A professor I respect immensely used to give our law school evidence class "tips of the day." The vast majority of these were absolute gems: dress only in your signature palate of colours - it's easier, faster, and looks better; have a "default" restaurant order, like a cobb salad or the soup of the day, to reduce decision fatigue; figure out a "first things first"-type time management protocol that you follow without exception. All gold!
However, one of her tips I really took issue with. She said that you should never listen to music while working because the brain is not actually capable of multitasking.
While I generally agree that multitasking is a fool's errand, I find that building a personal soundtrack to the majority of my day is a huge mood booster and a natural productivity enhancer. My soundtrack of choice is CBC Radio 2 (shocking, I know). My love for Radio 2 truly set in while I was doing my masters in opera performance, when my side gig was working as a costumer's assistant. My beloved boss and I worked stupid long hours around rehearsals and classes, and often leading up to a run we would be in the costume shop on and off from sun-up past sundown. We would fit and alter and embellish and repair and curate hundreds of costumes to the sweet soundtrack of Morning then Tempo then Shift then Drive then Canada Live then Tonic then The Signal (yes, often all the way through.) With caffeine and Radio 2, we were unstoppable.
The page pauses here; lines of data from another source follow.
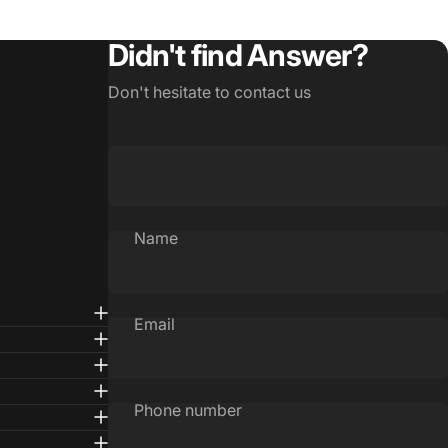
Didn't find Answer?
Don't hesitate to contact us
Name
Email
Phone number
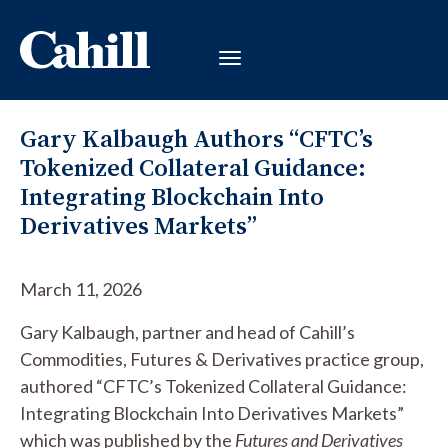
Gary Kalbaugh Authors “CFTC’s
Tokenized Collateral Guidance:
Integrating Blockchain Into
Derivatives Markets”
March 11, 2026
Gary Kalbaugh, partner and head of Cahill’s
Commodities, Futures & Derivatives practice group,
authored “CFTC’s Tokenized Collateral Guidance:
Integrating Blockchain Into Derivatives Markets”
which was published by the
Futures and Derivatives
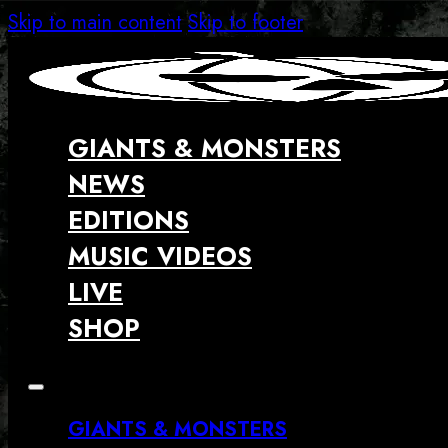
Skip to main content
Skip to footer
GIANTS & MONSTERS
NEWS
EDITIONS
MUSIC VIDEOS
LIVE
SHOP
GIANTS & MONSTERS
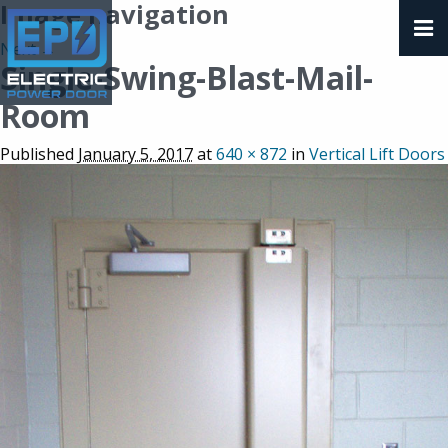
Image navigation
Next →
Single-Swing-Blast-Mail-
Room
Published
January 5, 2017
at
640 × 872
in
Vertical Lift Doors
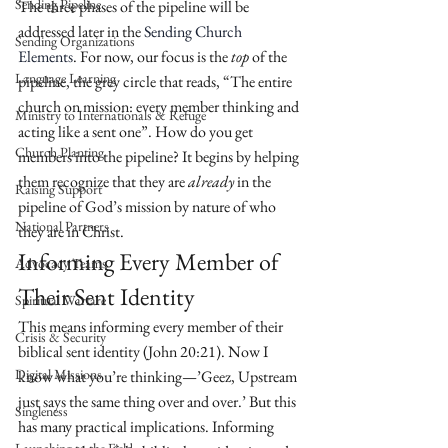
Sending Pipeline
The three phases of the pipeline will be 
addressed later in the 
Sending Church 
Sending Organizations
Elements
. For now, our focus is the 
top
 of the 
Language Learning
pipeline, the grey circle that reads, “The entire 
church on mission: every member thinking and 
Ministry to Internationals & Refuge
acting like a sent one”. How do you get 
Church Planting
members into the pipeline? It begins by helping 
them recognize that they are 
already
 in the 
Raising Support
pipeline of God’s mission by nature of who 
National Partners
they are in Christ.
Informing Every Member of 
Advocacy Teams
Their Sent Identity
Spiritual Warfare
This means informing every member of their 
Crisis & Security
biblical sent identity (John 20:21). Now I 
Digital Missions
know what you’re thinking—’Geez, Upstream 
just says the same thing over and over.’ But this 
Singleness
has many practical implications. Informing 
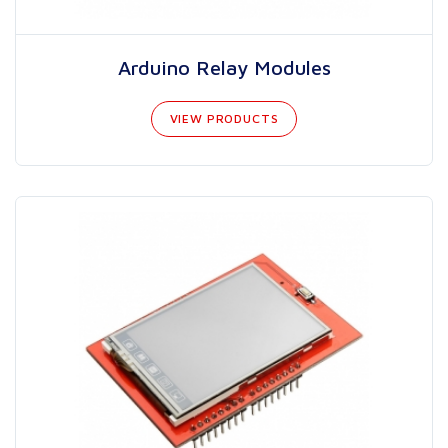
Arduino Relay Modules
VIEW PRODUCTS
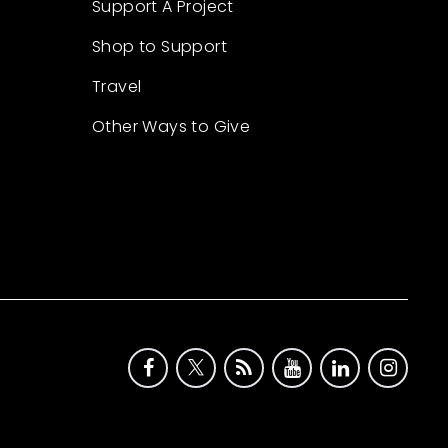
Support A Project
Shop to Support
Travel
Other Ways to Give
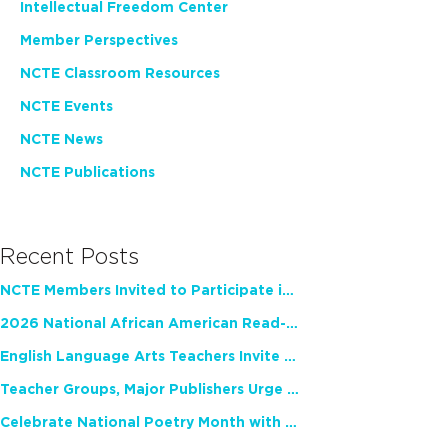
Intellectual Freedom Center
Member Perspectives
NCTE Classroom Resources
NCTE Events
NCTE News
NCTE Publications
Recent Posts
NCTE Members Invited to Participate in Study of Teacher Experience
2026 National African American Read-In Receives High Marks
English Language Arts Teachers Invite Feedback on Working Framework for Responsible AI Use in Classrooms and Schools
Teacher Groups, Major Publishers Urge Lawmakers to Protect Freedom to Read
Celebrate National Poetry Month with NCTE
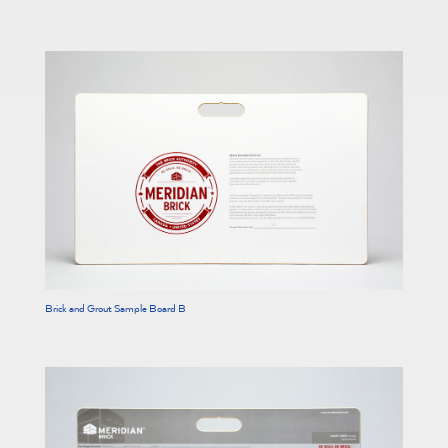
Brick and Grout Sample Board B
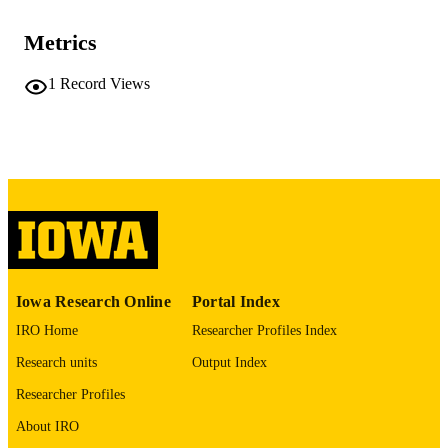
PUBLICATION
care medicine, Vol.212(Supplement_
DETAILS
aamag1624752
Metrics
10.1093/ajrccm/aamag162.4752
DOI
1
Record Views
1535-4970
ISSN
1535-4970
EISSN
Oxford University Press
PUBLISHER
GRANT NOTE
This abstract is funded by:W81XWH-21-1
0507, W911NF-23-1-0004
Iowa Research Online
Portal Index
English
LANGUAGE
IRO Home
Researcher Profiles Index
05/01/2026
DATE
Research units
Output Index
PUBLISHED
Researcher Profiles
Roy J. Carver Department of Biomedical
ACADEMIC
About IRO
Engineering; Radiology; Anesthesia
UNIT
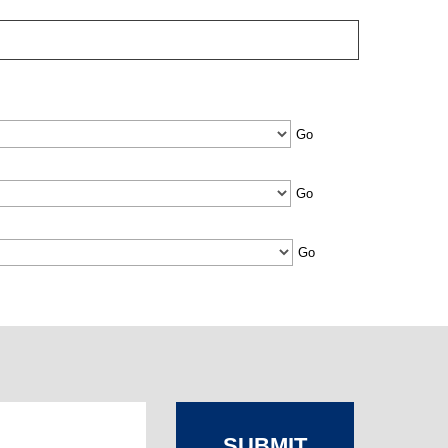
SUBMIT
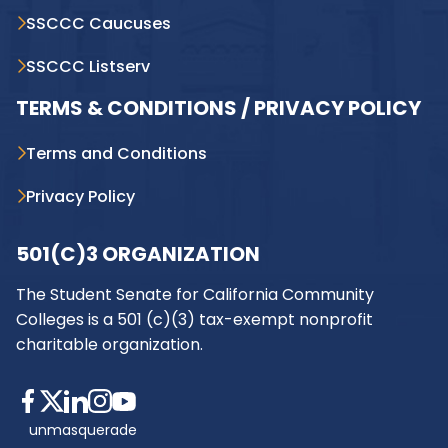
SSCCC Caucuses
SSCCC Listserv
TERMS & CONDITIONS / PRIVACY POLICY
Terms and Conditions
Privacy Policy
501(C)3 ORGANIZATION
The Student Senate for California Community
Colleges is a 501 (c)(3) tax-exempt nonprofit
charitable organization.
unmasquerade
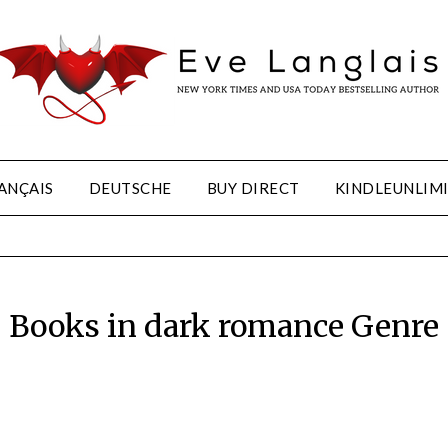
ANÇAIS
DEUTSCHE
BUY DIRECT
KINDLEUNLIM
Books in dark romance Genre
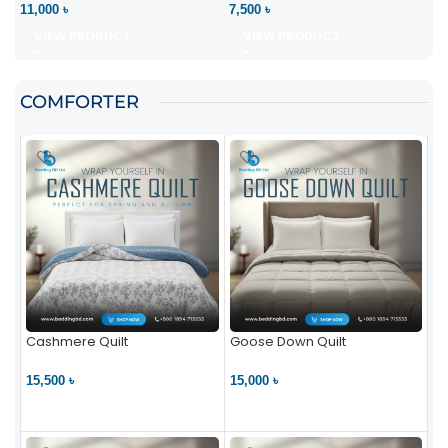
11,000 ৳
7,500 ৳
VIEW PRODUCT
VIEW PRODUCT
COMFORTER
Cashmere Quilt
Goose Down Quilt
15,500 ৳
15,000 ৳
VIEW PRODUCT
VIEW PRODUCT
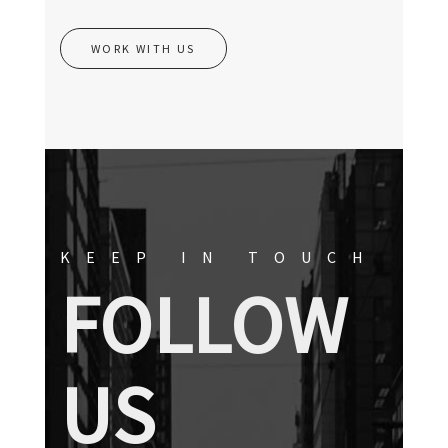
WORK WITH US
KEEP IN TOUCH
FOLLOW
US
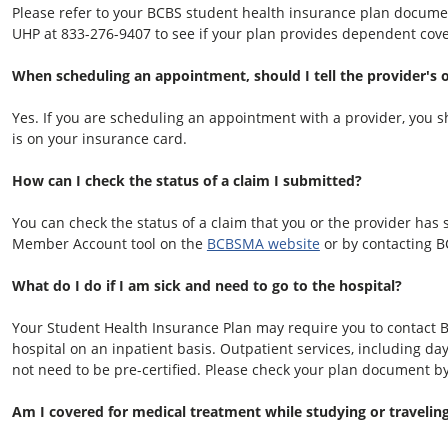
Please refer to your BCBS student health insurance plan docume
UHP at
833-276-9407
to see if your plan provides dependent cov
When scheduling an appointment, should I tell the provider's o
Yes. If you are scheduling an appointment with a provider, you sh
is on your insurance card.
How can I check the status of a claim I submitted?
You can check the status of a claim that you or the provider has
Member Account tool on the
BCBSMA website
or by contacting B
What do I do if I am sick and need to go to the hospital?
Your Student Health Insurance Plan may require you to contact 
hospital on an inpatient basis. Outpatient services, including d
not need to be pre-certified. Please check your plan document b
Am I covered for medical treatment while studying or travelin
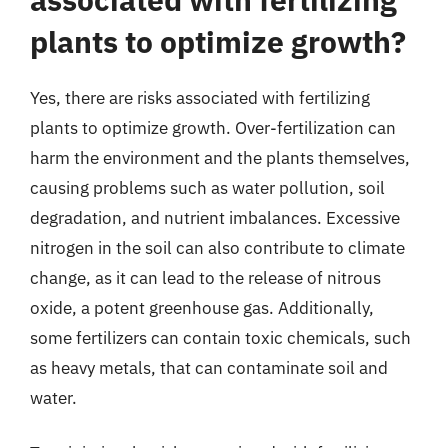
plants to optimize growth?
Yes, there are risks associated with fertilizing
plants to optimize growth. Over-fertilization can
harm the environment and the plants themselves,
causing problems such as water pollution, soil
degradation, and nutrient imbalances. Excessive
nitrogen in the soil can also contribute to climate
change, as it can lead to the release of nitrous
oxide, a potent greenhouse gas. Additionally,
some fertilizers can contain toxic chemicals, such
as heavy metals, that can contaminate soil and
water.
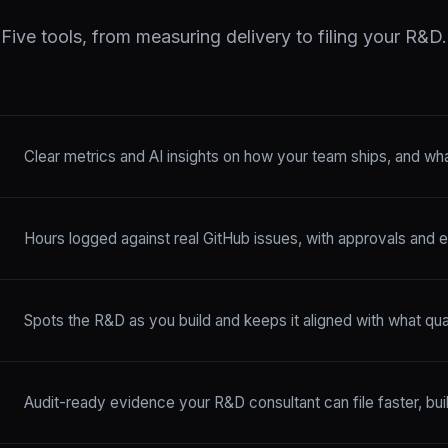
Five tools, from measuring delivery to filing your R&D.
Clear metrics and AI insights on how your team ships, and what
Hours logged against real GitHub issues, with approvals and e
Spots the R&D as you build and keeps it aligned with what quali
Audit-ready evidence your R&D consultant can file faster, bu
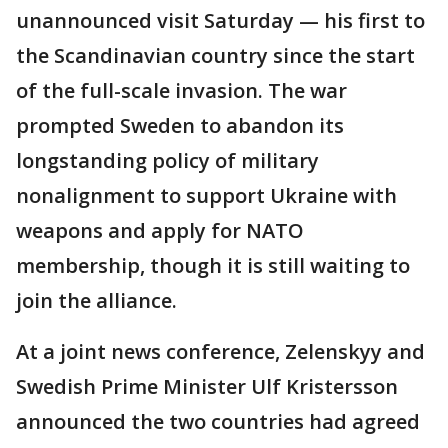
unannounced visit Saturday — his first to
the Scandinavian country since the start
of the full-scale invasion. The war
prompted Sweden to abandon its
longstanding policy of military
nonalignment to support Ukraine with
weapons and apply for NATO
membership, though it is still waiting to
join the alliance.
At a joint news conference, Zelenskyy and
Swedish Prime Minister Ulf Kristersson
announced the two countries had agreed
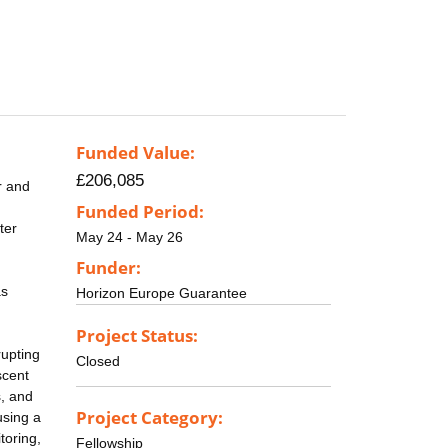
Funded Value:
£206,085
r and
d
Funded Period:
ter
May 24 - May 26
Funder:
as
Horizon Europe Guarantee
Project Status:
rupting
Closed
scent
s, and
Project Category:
using a
toring,
Fellowship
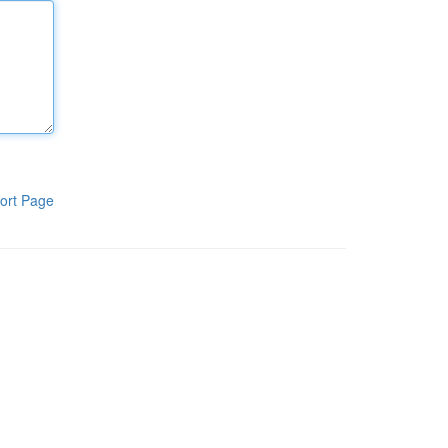
ort Page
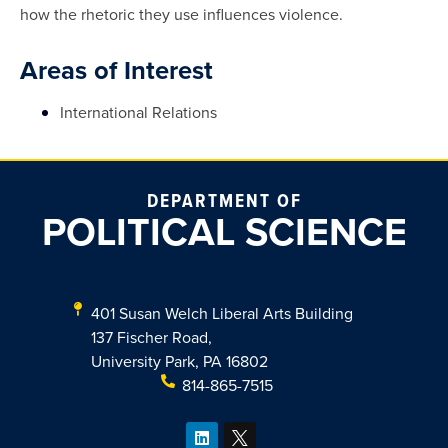
how the rhetoric they use influences violence.
Areas of Interest
International Relations
DEPARTMENT OF
POLITICAL SCIENCE
401 Susan Welch Liberal Arts Building
137 Fischer Road,
University Park, PA 16802
814-865-7515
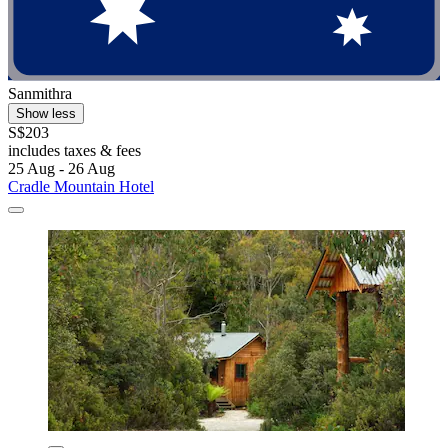
Sanmithra
Show less
S$203
includes taxes & fees
25 Aug - 26 Aug
Cradle Mountain Hotel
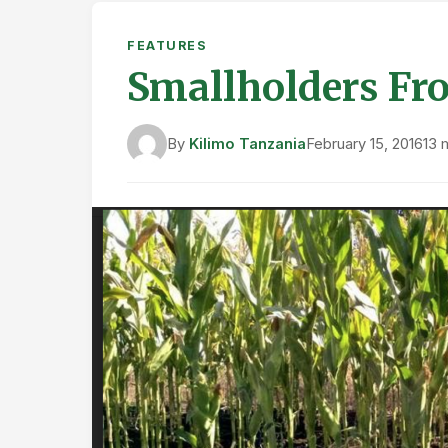
FEATURES
Smallholders Fro
By
Kilimo Tanzania
February 15, 2016
13 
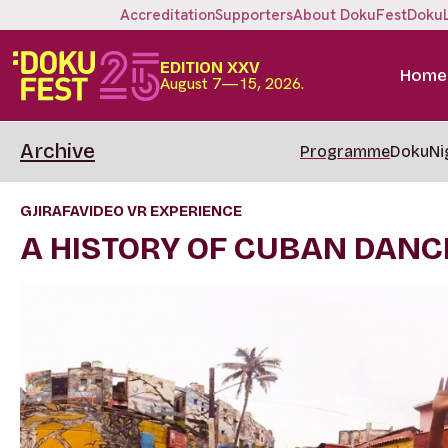
Accreditation
Supporters
About DokuFest
Doku
EDITION XXV
Home
August 7—15, 2026.
Archive
Programme
DokuNi
GJIRAFAVIDEO VR EXPERIENCE
A HISTORY OF CUBAN DANC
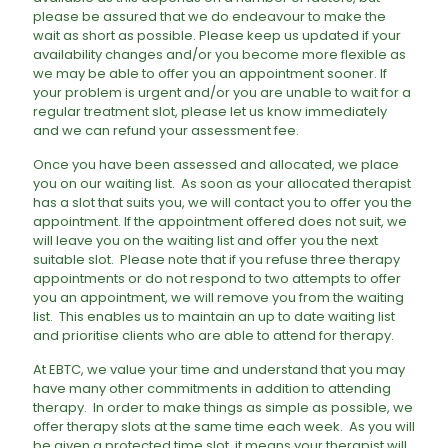
please be assured that we do endeavour to make the
wait as short as possible. Please keep us updated if your
availability changes and/or you become more flexible as
we may be able to offer you an appointment sooner. If
your problem is urgent and/or you are unable to wait for a
regular treatment slot, please let us know immediately
and we can refund your assessment fee.
​Once you have been assessed and allocated, we place
you on our waiting list. As soon as your allocated therapist
has a slot that suits you, we will contact you to offer you the
appointment. If the appointment offered does not suit, we
will leave you on the waiting list and offer you the next
suitable slot. Please note that if you refuse three therapy
appointments or do not respond to two attempts to offer
you an appointment, we will remove you from the waiting
list. This enables us to maintain an up to date waiting list
and prioritise clients who are able to attend for therapy.
At EBTC, we value your time and understand that you may
have many other commitments in addition to attending
therapy. In order to make things as simple as possible, we
offer therapy slots at the same time each week. As you will
be given a protected time slot, it means your therapist will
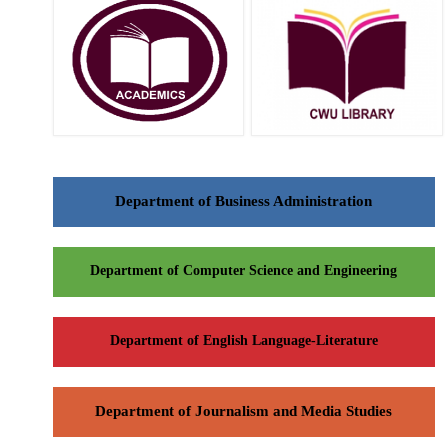
Department of Business Administration
Department of Computer Science and Engineering
Department of English Language-Literature
Department of Journalism and Media Studies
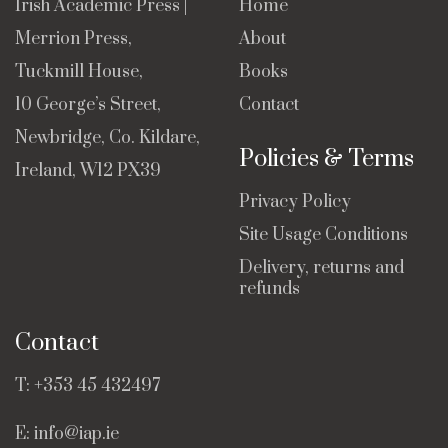
Irish Academic Press |
Home
Merrion Press,
About
Tuckmill House,
Books
10 George’s Street,
Contact
Newbridge, Co. Kildare,
Policies & Terms
Ireland, W12 PX39
Privacy Policy
Site Usage Conditions
Delivery, returns and
refunds
Contact
T:
+353 45 432497
E:
info@iap.ie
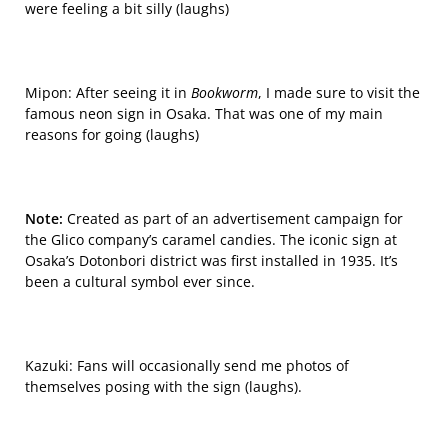
were feeling a bit silly (laughs)
Mipon: After seeing it in
Bookworm
, I made sure to visit the
famous neon sign in Osaka. That was one of my main
reasons for going (laughs)
Note:
Created as part of an advertisement campaign for
the Glico company’s caramel candies. The iconic sign at
Osaka’s
Dotonbori
district was first installed in 1935. It’s
been a cultural symbol ever since.
Kazuki: Fans will occasionally send me photos of
themselves posing with the sign (laughs).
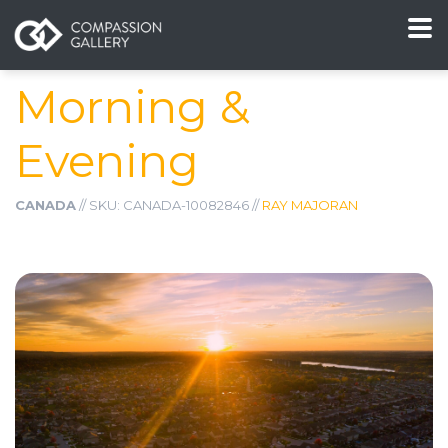
Morning &
Evening
CANADA
// SKU: CANADA-10082846 //
RAY MAJORAN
Flash forward to today, where I work in a fairly isolated office in a far-flung corner of a law firm. My work involves primarily research and drafting, which any lawyer or law student will tell you can be simultaneously immensely stressful and somewhat pedantic. It's quite similar to working as a costumer: the work is constant, it requires a flowy-state of calm engagement and curiosity, parts of it are exciting and fascinating, and parts of it are absolutely necessary but really boring.
Hence, the return of my soundtrack.
Adding a personal soundtrack to your everyday routine is like adding an extra layer of goodness. It gives you an energetic boost, it reinforces personal identity, and it imbues even the most gruelling of tasks with more joy, more colour, and more life. Rather than multitasking, I think of myself as soundtracking. I'm the heroine of the movie of my life, and any good movie deserves a great soundtrack. For me, I'm a little bit indie, a little bit classical, and a little bit jazz. I'm a well-educated, liberal Canadian. I believe in governments supporting the public good, and I believe that making art accessible to all Canadians is imperatively in the public good. Beyond powering up my day, my soundtrack reinforces who I am, which is profoundly affirming and uplifting.
Pulling art that you resonate with into your day builds up your personal identity, just like a soundtrack builds up the overall character of a film. Because of this, I challenge you to do two things: consider your own personal soundtrack and how it could more accurately reflect and bolster you through your day; and, ask yourself what other areas in your life could use curation to better enhance and magnify your own internal characteristics and gifts. Think of yourself as both hero and director of your own life.